The fields on the left are nmap-style flags, with '-f' denoting
fragmentation and T/S/F/X/N/U denoting regular TCP connect, SYN scan (ala
strobe), FIN scan, XMAS scan, Null scan and UDP scan respectively.
| . | iplog v1.8 | ippl v1.4.5 | protolog v1.0.8 |
| -sT | Y | Y | Y |
| -sF | Y* | Y | Y |
| -sF -f | Y* | Y | Y |
| -sX | Y* | N | Y |
| -sX -f | Y* | Y | Y |
| -sS | Y | Y | Y |
| -sS -f | Y | Y | Y |
| -sN | Y* | N | Y |
| -sN -f | Y* | N | Y |
| -sU | Y | Y | Y |
| Log TCP End | N | Y | N |
| DNS Cache | Y | Y | N |
| Resolve Hosts | N | Y | Y |
| IDENT Support | Y | Y | N |
| Dfl. Ignore | /etc/resolv.conf [UDP/53] | [UDP/*] [ICMP/EchoReply] | N |
| Can Ignore | PT/PR/TH* | PT/IT/SA/PR | SA/PR/TH |
(Y) Success/True
(N) Failure/False
(Y*) Iplog Scan
Detection
Iplog seems to require two bogus packets from the same source before logging
'<TCP flag> scan detected' and moving in to 'scan mode'. Hence
I suspect that there is a timeout here (haven't confirmed), and therefore
undetected scanning should be possible against hosts utilising iplog. Simply
utilise a differing IP per port scanned (probable) or wait a long time
between ports (possible) to defeat this logger.

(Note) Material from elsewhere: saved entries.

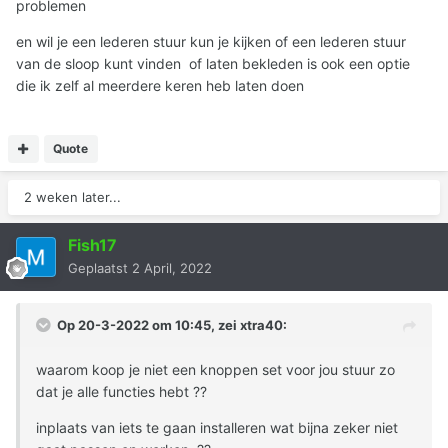
problemen
en wil je een lederen stuur kun je kijken of een lederen stuur
van de sloop kunt vinden of laten bekleden is ook een optie
die ik zelf al meerdere keren heb laten doen
Quote
2 weken later...
Fish17
Geplaatst
2 April, 2022
Op 20-3-2022 om 10:45, zei
xtra40
:
waarom koop je niet een knoppen set voor jou stuur zo
dat je alle functies hebt ??
inplaats van iets te gaan installeren wat bijna zeker niet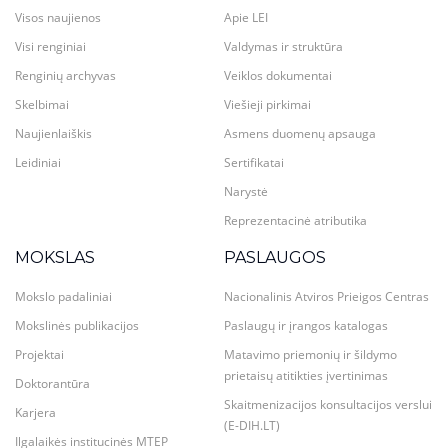
Visos naujienos
Apie LEI
Visi renginiai
Valdymas ir struktūra
Renginių archyvas
Veiklos dokumentai
Skelbimai
Viešieji pirkimai
Naujienlaiškis
Asmens duomenų apsauga
Leidiniai
Sertifikatai
Narystė
Reprezentacinė atributika
MOKSLAS
PASLAUGOS
Mokslo padaliniai
Nacionalinis Atviros Prieigos Centras
Mokslinės publikacijos
Paslaugų ir įrangos katalogas
Projektai
Matavimo priemonių ir šildymo
prietaisų atitikties įvertinimas
Doktorantūra
Skaitmenizacijos konsultacijos verslui
Karjera
(E-DIH.LT)
Ilgalaikės institucinės MTEP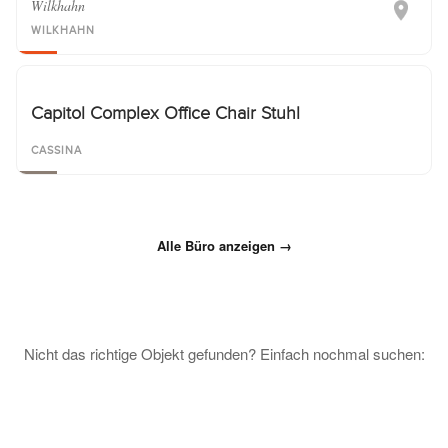
Wilkhahn
WILKHAHN
Capitol Complex Office Chair Stuhl
CASSINA
Alle Büro anzeigen →
Nicht das richtige Objekt gefunden? Einfach nochmal suchen: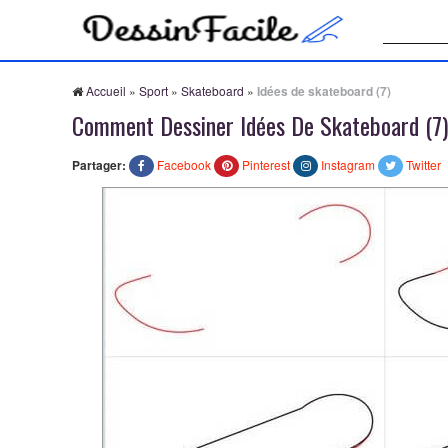
Recherche
Accueil
»
Sport
»
Skateboard
»
Idées de skateboard (7)
Comment Dessiner Idées De Skateboard (7)
Partager:
Facebook
Pinterest
Instagram
Twitter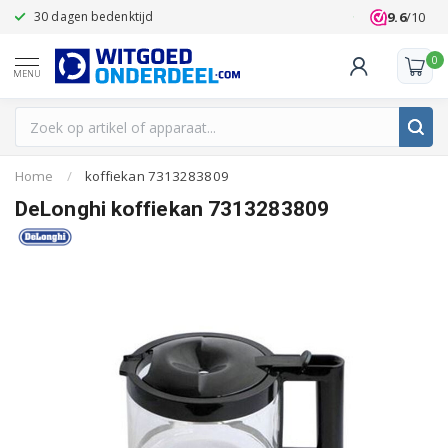
9.6
/10
30 dagen bedenktijd
Klanten beoo
0
MENU
Home
/
koffiekan 7313283809
DeLonghi koffiekan 7313283809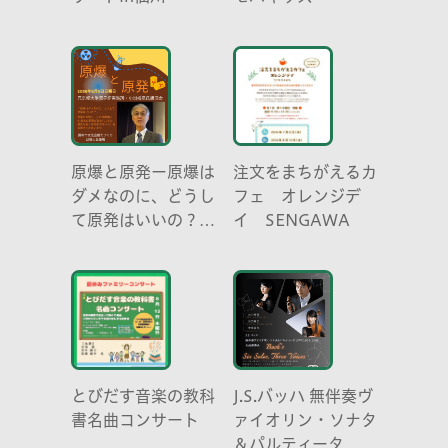
原爆と原発ー原爆は
注文をまちがえるカ
ダメなのに、どうし
フェ オレンジデ
て原発はいいの？
イ SENGAWA
元京都大学原子炉実
験所・小出裕章氏講
演会
とびだす音楽の教科
J.S.バッハ 無伴奏ヴ
書名曲コンサート
ァイオリン・ソナタ
＆パルティータ 全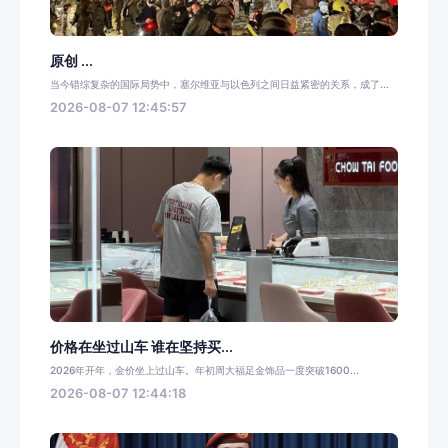
原创 ...
当今错综复杂的国际局势中，塞尔维亚与以色列之间日益紧密的关系，成了...
2026-08-07 12:45:57
价格在坐过山车 谁在坚持买...
2026年开年，金价坐上过山车。年初周大福足金饰品一度突破1600...
2026-08-07 12:44:18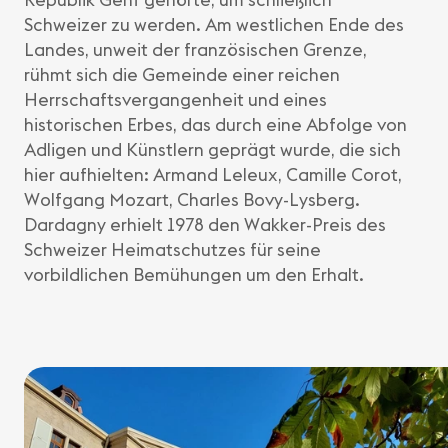
Schweizer zu werden. Am westlichen Ende des
Landes, unweit der französischen Grenze,
rühmt sich die Gemeinde einer reichen
Herrschaftsvergangenheit und eines
historischen Erbes, das durch eine Abfolge von
Adligen und Künstlern geprägt wurde, die sich
hier aufhielten: Armand Leleux, Camille Corot,
Wolfgang Mozart, Charles Bovy-Lysberg.
Dardagny erhielt 1978 den Wakker-Preis des
Schweizer Heimatschutzes für seine
vorbildlichen Bemühungen um den Erhalt.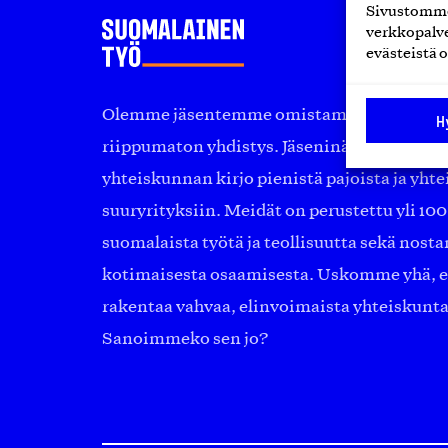
Sivustomme 
verkkopalve
evästeistä o
Olemme jäsentemme omistama puolueeton, 
H
riippumaton yhdistys. Jäseninämme on ko
yhteiskunnan kirjo pienistä pajoista ja yhte
suuryrityksiin. Meidät on perustettu yli 10
suomalaista työtä ja teollisuutta sekä nost
kotimaisesta osaamisesta. Uskomme yhä, ett
rakentaa vahvaa, elinvoimaista yhteiskunt
Sanoimmeko sen jo?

(PT/IT/SA/PR/TH) Ignore Capabilities
These stand for Port (TCP + UDP), ICMP Type, Source Address, Protocol and
TCP Header flags respectively.
(TH*) Iplog TCP
Header Ignore
This consists of predefined alternatives and is not nearly as flexible as
that of protolog, for example.
Ippl Interesting Feature
If you remove a log file (say, /var/log/ippl/tcp.log),
logging is halted to that file until ippl is restarted.